Hardrive failures

Rokurosv · 2009-03-07 18:07:50

Dunno if this is in the right section, but since it envolves hardware I thought I post this here.

I've noticed that my hardrive sometimes makes a strong sound, like it's spinning and then it stops and keeps doing the same cycle for a while. It happened a couple of times but the last couple of times my whole home partition changed to read only, not even root could change it. I'm on a fresh install but I'm wondering if it will happen again.
Last time I was using ext4 partitions and XFCE, right now I'm using KDE and ext3 just to rule that out. Any ideas on what it may be? Perhaps my drive is failing or something. How can I check if it's my drive? I'm using a 40GB Western Digital disk btw.

Thanks for your help

skottish · 2009-03-07 18:11:56

All major drive manufacturers have test disks that can be downloaded, usually in CD format. They're self contained, so OS shouldn't be a factor. See if you can find one of those, and run the entire test suite. It'll take a bunch of hours to do a thorough scan, but it's worth the time.

pyther · 2009-03-07 18:27:30

If your kernel was remounting / as read only it definitely indicates a bad drive, especially with the sounds you are hearing.

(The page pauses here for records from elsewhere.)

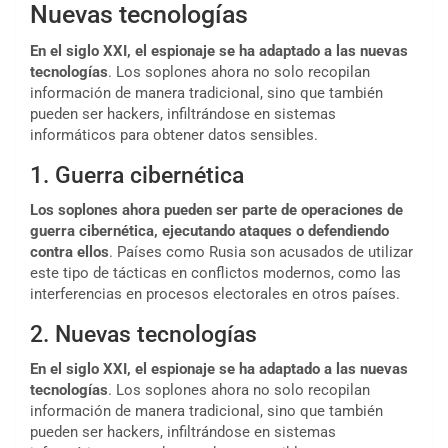
Nuevas tecnologías
En el siglo XXI, el espionaje se ha adaptado a las nuevas
tecnologías
. Los soplones ahora no solo recopilan
información de manera tradicional, sino que también
pueden ser hackers, infiltrándose en sistemas
informáticos para obtener datos sensibles.
1. Guerra cibernética
Los soplones ahora pueden ser parte de operaciones de
guerra cibernética, ejecutando ataques o defendiendo
contra ellos
. Países como Rusia son acusados de utilizar
este tipo de tácticas en conflictos modernos, como las
interferencias en procesos electorales en otros países.
2. Nuevas tecnologías
En el siglo XXI, el espionaje se ha adaptado a las nuevas
tecnologías
. Los soplones ahora no solo recopilan
información de manera tradicional, sino que también
pueden ser hackers, infiltrándose en sistemas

If you run dmesg, there is a good chance you'll see a lot of I/O errors. It is possible it could have been a very damaged filesystem, but because you are hearing such sounds I'd guess the drive is failing.

R00KIE · 2009-03-07 21:04:16

Hmmm I have seen something similar (without the re-mount read only, but I was using windoze which doesn't know what that is anyway) but it was in an external box. I guess the power supply that came with the box just went postal and sometimes the HD just stopped and started and stopped again and kept going like that until a power cycle. The hard disk itself was working perfectly when connected inside my desktop pc. Check if the power supply in your pc isn't going postal too.
About the errors on disk .... when you sort out where the problem comes from and if you find that the problem isn't the disk then backup all your data a write the whole drive with zeros (using dd will do that trick nicely). I have a laptop disk that had a few sectors that couldn't be read, I thought the disc was dying, then I did that on the partition that was giving me trouble and everything is fine again (not even one reallocated sector ... or so the smart data says ... ).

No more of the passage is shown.